Wat is het verband tussen eiwit S en C?

Eiwit S en C zijn beide moleculen die biologische functies in het lichaam hebben. In een situatie waarin bijvoorbeeld een wond aanwezig is en de bloedstroom moet worden gestopt, heeft het lichaam zowel Proteïne S als C nodig om de mate van stolling te helpen beheersen. Proteïne C heeft Proteïne S nodig om te combineren om zijn rol in het stollingsproces te kunnen spelen. Wanneer mensen een tekort hebben aan een of beide eiwitten, hebben ze een verhoogd risico op bloedstolsels.

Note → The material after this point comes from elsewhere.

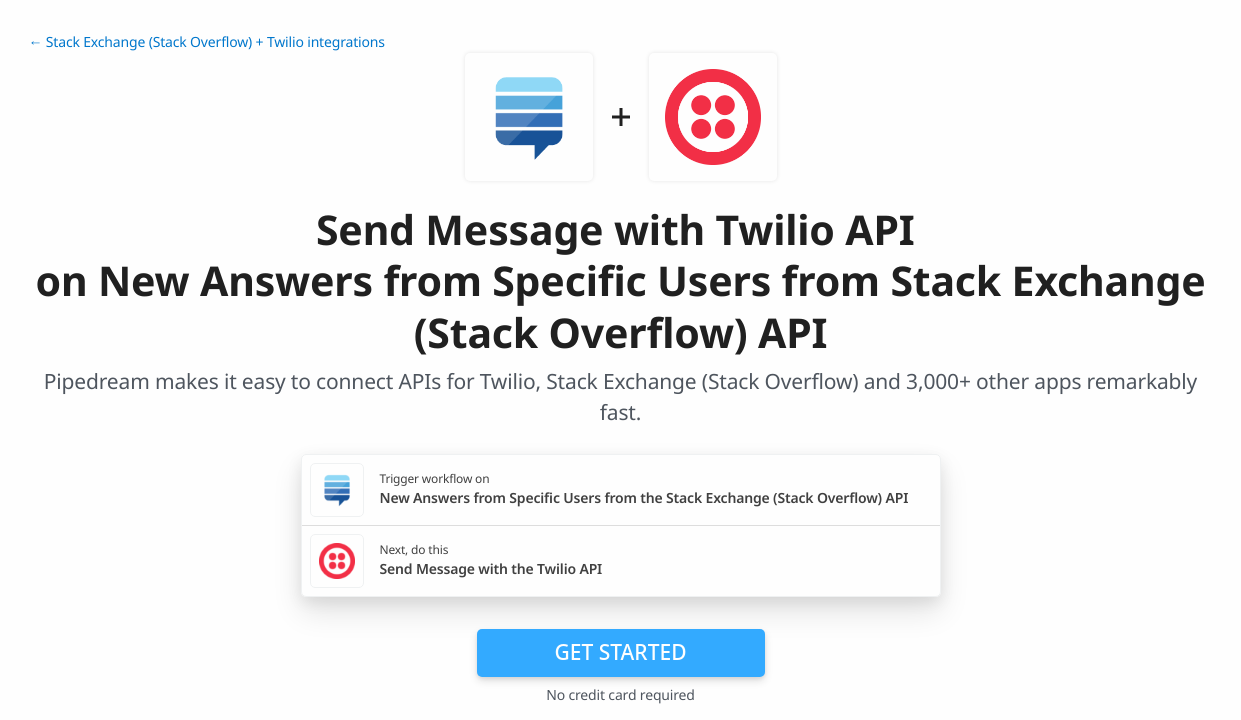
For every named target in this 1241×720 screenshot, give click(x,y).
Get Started (621, 652)
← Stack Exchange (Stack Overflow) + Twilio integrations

Het proces van bloedstolling is complex en omvat meer dan 20 verschillende eiwitten. Elk van deze eiwitten interageert met een ander en vormt slechts een deel van een cascade. De term cascade verwijst naar een biologische situatie waarin het ene molecuul het andere beïnvloedt, waarna deze interactie ervoor zorgt dat een andere stof verandert, enzovoort in een watervaleffect, waarbij het primaire molecuul veel andere reacties in gang zet om een ​​specifiek biologisch doel te bereiken. In het geval van bloedstolsels eindigt deze cascade in een samenklonteren van bloedcellen om een ​​plug voor een wond te vormen.

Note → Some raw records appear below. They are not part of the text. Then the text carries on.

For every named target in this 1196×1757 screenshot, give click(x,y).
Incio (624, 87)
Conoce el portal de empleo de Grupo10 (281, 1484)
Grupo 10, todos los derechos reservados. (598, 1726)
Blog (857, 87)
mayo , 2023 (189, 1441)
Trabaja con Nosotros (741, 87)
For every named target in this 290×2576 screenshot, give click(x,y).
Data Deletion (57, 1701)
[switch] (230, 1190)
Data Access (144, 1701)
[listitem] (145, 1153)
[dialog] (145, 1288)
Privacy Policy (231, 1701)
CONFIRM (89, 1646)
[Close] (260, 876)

Elke cascade heeft bepaalde moleculen nodig om de reactie te sturen en het gewenste eindresultaat te bereiken. Als de cascade echter geen regulering had, zou het eindresultaat, zoals bloedstolsels, abnormaal sterk en gevaarlijk voor de gezondheid zijn. Daarom wordt elke cascade op verschillende punten gecontroleerd door andere biologische stoffen, zodat de stolsel de juiste grootte heeft en het stollen stopt wanneer het werk is gedaan. Eiwit S en C zijn regelgevende agentia die deze taak uitvoeren.

Eiwit C wordt gedragen in de bloedstroom en beweegt als een inactieve molecule. Protein S beweegt ook rond in het bloed en is niet geïnteresseerd in inactief Proteïne C. Alleen wanneer Proteïne C is geactiveerd, kan Proteïne S ermee combineren.

Activatie van Proteïne C gebeurt wanneer de niveaus van een stof die bekend staat als de actieve vorm van trombomoduline stijgt en op Proteïne C inwerkt. Concentraties van geactiveerde trombuline stijgen alleen wanneer bloedstolling aan de gang is. Dit komt omdat trombomoduline deel uitmaakt van de cascade van stolling en wordt ingeschakeld door nog een andere stof, trombine genoemd.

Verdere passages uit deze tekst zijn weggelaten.